* _WORK TO BE COMPLETED_: Copy out the entries below exactly as they stand, but only from the line containing "relación? 💔" through the line containing "JULIO 20, 2026".

* _SUPPLIED DATA_:
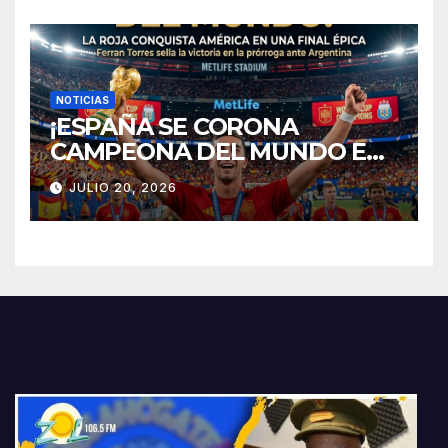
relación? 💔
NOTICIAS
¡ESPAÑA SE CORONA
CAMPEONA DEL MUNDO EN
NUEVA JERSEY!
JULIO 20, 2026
==
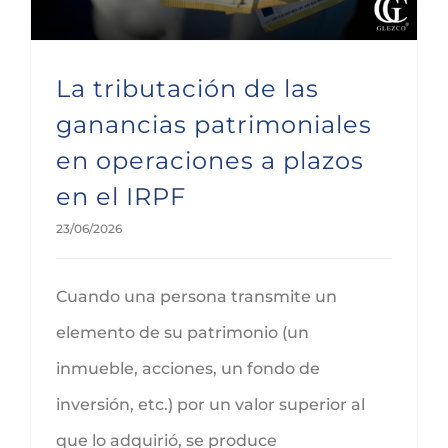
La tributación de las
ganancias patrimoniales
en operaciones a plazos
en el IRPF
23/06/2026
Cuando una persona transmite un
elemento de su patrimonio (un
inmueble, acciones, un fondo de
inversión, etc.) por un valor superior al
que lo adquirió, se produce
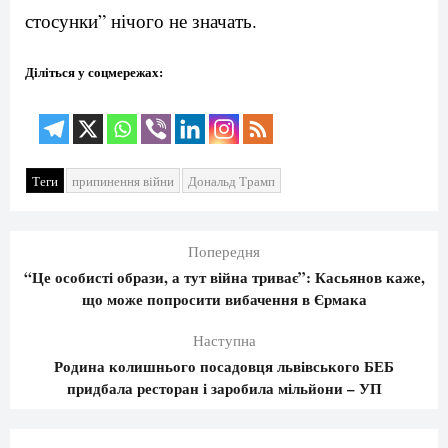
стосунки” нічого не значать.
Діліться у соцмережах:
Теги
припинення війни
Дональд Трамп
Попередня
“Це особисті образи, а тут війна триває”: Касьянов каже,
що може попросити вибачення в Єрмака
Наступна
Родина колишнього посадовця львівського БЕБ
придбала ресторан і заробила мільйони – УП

* _ANSWER SPACE_:
relación? 💔
NOTICIAS
¡ESPAÑA SE CORONA
CAMPEONA DEL MUNDO EN
NUEVA JERSEY!
JULIO 20, 2026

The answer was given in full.